Remember what it is you’re trying to do when writing for a wide audience: communicate an idea clearly and accurately. If a reader ends up confused, it’s not their failure as a reader but yours as a writer. Alok Jha
My favourite publisher is at it again. Soon after announcing they would be experimenting with DRM-free audiobooks, Penguin today announced their new Penguin Tasters program.
From today (or actually from six months ago if you were sniffing around some of our new novels on the Penguin website) you can download the opening chapter (or chapters) of all Penguin’s new fiction for free. Yes, that’s right. FREE. For nothing. In pdf form — which you can print, email, view on your PC screen or a Blackberry, Palm or iPhone — these Tasters offer you the very beginnings of Penguin’s latest novels. You can get your mitts on some great stories without having to give a jumped-up calculator the keys to your bank account. It’s an entirely risk-free way to discover new authors, to read new stories (and to pass them on to your literate friends).
I’ve been quite effusive in my praise of Penguin before, but I think deservedly so. They seem to relish in experimenting with what it means to be a publisher in this day and age, and it’s a joy to watch them innovate.
(Disclaimer: My employer was recently purchased by Pearson, who also own Penguin. Make of that what you will)
Ian Rogers of Yahoo! Music has had enough of the shortsightedness of the music industry and he’s not going to help them screw over customers any more.
Last week, in a excoriating talk, he lays out his history of involvement with music on the internet, and exactly why their position to date has been ridiculous and petty.

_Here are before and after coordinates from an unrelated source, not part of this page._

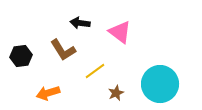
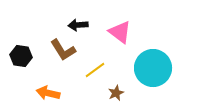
black arrow: moved 2 px left, 2 px down; rotated 12 degrees counterclockwise
black hexagon: rotated 15 degrees clockwise
yellow line: moved 1 px up
cyan circle: moved 7 px left, 16 px up
orange arrow: rotated 30 degrees clockwise
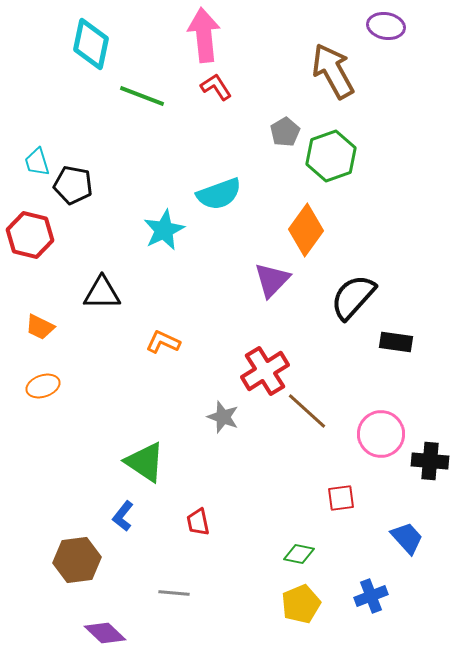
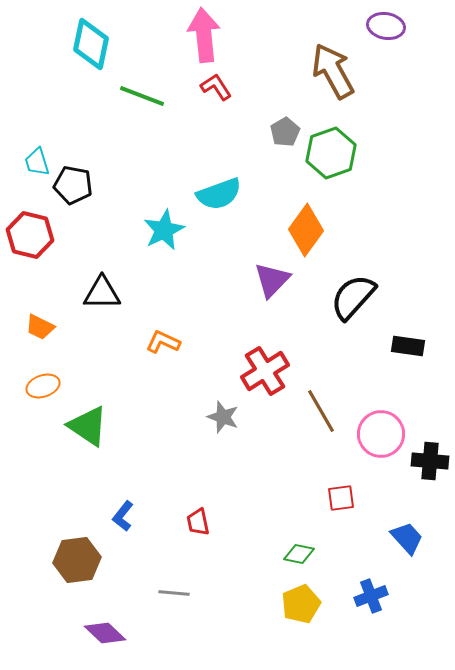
green hexagon: moved 3 px up
black rectangle: moved 12 px right, 4 px down
brown line: moved 14 px right; rotated 18 degrees clockwise
green triangle: moved 57 px left, 36 px up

Suing Napster without offering an alternative just seemed like a denial of fact. Napster didn’t invent the ability to do P2P, it was inherent in TCP/IP. It was like throwing Newton in jail for popularizing the concept of gravity.
I’m here to tell you today that I for one am no longer going to fall into this trap. If the licensing labels offer their content to Yahoo! put more barriers in front of the users, I’m not interested. Do what you feel you need to do for your business, I’ll be polite, say thank you, and decline to sign. I won’t let Yahoo! invest any more money in consumer inconvenience.
It’s heartening to see someone in Ian’s position taking this stand and saying “no more”. The question is whether the music industry is listening.
I suspect not.
Hat tip: Nat Torkington at O’Reilly Radar.
Writing has always been the beating heart of online user experience. It is also the single aspect of creating online user experience that designers and developers almost never study, discuss, or consider when tasked with creating a website—except perhaps to ask when the copy will be ready.
- Jeffrey Zeldman
Issue 242 of A List Apart has just been published with two great articles on that oft-forgotten tool of the user experience, the writing. Better Writing Through Design by Bronwyn Jones and Reviving Anorexic Web Writing by Amber Simmons.
You owe it to your users.
Now this is a stroke of genius. Penguin are starting a new series of classic books, but with plain white covers, giving everyone the opportunity to create their own design.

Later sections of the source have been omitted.